We have all heard it. Learning is messy. If you are a teacher, you have probably said it to your students, when their frustration level was at its highest. Learning is messy. Sometimes it is tedious. Sometimes, a question seems simple enough, but in the search for the answer, another question arises that must be answered first. Sometimes, the initial question is just the tip of the iceberg of questions with (or without) answers that plummet deeper into knowledge on a topic than one could imagine. The seeker could go the way of the Titanic, being crushed, broken in half, and left to sink. Learning is messy! The seeker could run down the rabbit hole of unending questions and get lost. Teachers see this in their students and remind them – learning is messy. It will be ok. The teacher will help.
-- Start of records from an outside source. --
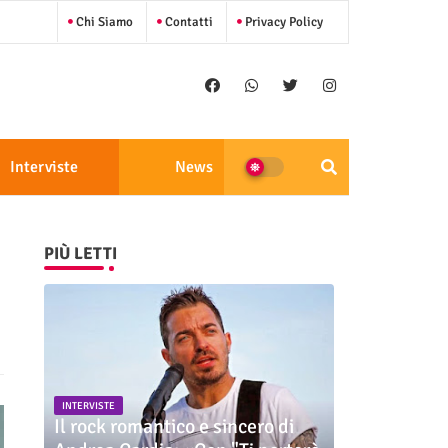
Chi Siamo
Contatti
Privacy Policy
Interviste
News
PIÙ LETTI
INTERVISTE
Il rock romantico e sincero di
As a teacher, I likely focused on my teaching and their learning. Often, I would try to shift the iceberg picture they were feeling so acutely. Going down a rabbit hole into Wonderland can be far more preferable. Just as frustrating at times, but a bit more fun, than say, the Titanic.
The reality is, however, I am no different from them. Learning is just as messy for me. I’ve been given a project in my new job. I have been feeling the Titanic analogy rather acutely. It was a visit form a former student today that helped my perspective shift from the Titanic to Wonderland. As I tried to explain briefly what my iceberg was about, she looked a little amused. I realized that I sounded just like my students do when they reach that level of frustration in learning. At the moment this clicked with me, she said something to the effect of “Wow, you’ve learned a lot in a very short time about this.”
I’m a Learner, too, not just a Teacher, and learning is messy. So now, armed with my Figment mug of tea, I will jump back into the rabbit hole and continue this journey…into Wonderland. Perhaps I will meet the caterpillar who fervently demands to know who I am. I am a teacher, but I am also a learner…and well, learning is messy. And I do love being on both ends of it.
As I begin this exciting dive into educational cyberspace, I am finding myself a bit conflicted. I love this new job. I love the journey I am taking into building an online identity. I love the ideas that are sparked as I experience the process. I have also had moments of feeling lost. Yesterday, for the first time since 1995, I did not spend the first day of the semester amongst my students. Whether I was in the classroom with them or preparing to be at some point that week, I have always been with students – sitting in the lobby of the building with them, greeting them, or having lunch or a cup of tea with those who walk by my open office door if I actually decide to be in there for any length of time. I would reach out to this experience in subconscious ways I was not aware of until this past weekend and particularly yesterday, where those tentacles reaching for that connection seemed to be flailing. Sure, I saw their posts on Facebook about being back, and I am on a campus where there are students, but something in me felt somehow disconnected. I would reach for the computer to pull up the syllabus for the upcoming topics, look for the e-mail with the classroom schedule to put it on my calendar…I don’t have a syllabus or a schedule to check, because I’m not coordinating or teaching a class. I felt a huge void, and it was painful. Reconciling that deep feeling of loss with that of the excitement of my new role in the University proved to be exhausting.
Then today I realized….
I can teach, anyone, wherever I am, whatever I’m doing. I can make that as formal or informal as I’d like. I can develop a formal course for credit with measurable objectives for a specific audience and go through the process of curriculum committee approval. OR…I can start a thread on Reddit. I can create a MOOC. I can post things I am learning about in my new job on Facebook or Tweet about them, and some will learn, and some will teach me, as my students always have.
This likely seems like an obvious thing to many people, and those who know me might be thinking that I have always been one seeking innovative ideas for teaching and wanting to try them out, but the sudden realization of the mental constraints I was wrapped in and the bursting from those shackles into educational freedom was exhilarating!
Education is everywhere, in everything. Every interaction can teach something. The online world has given us endless possibilities for learning from and teaching each other. And I love that.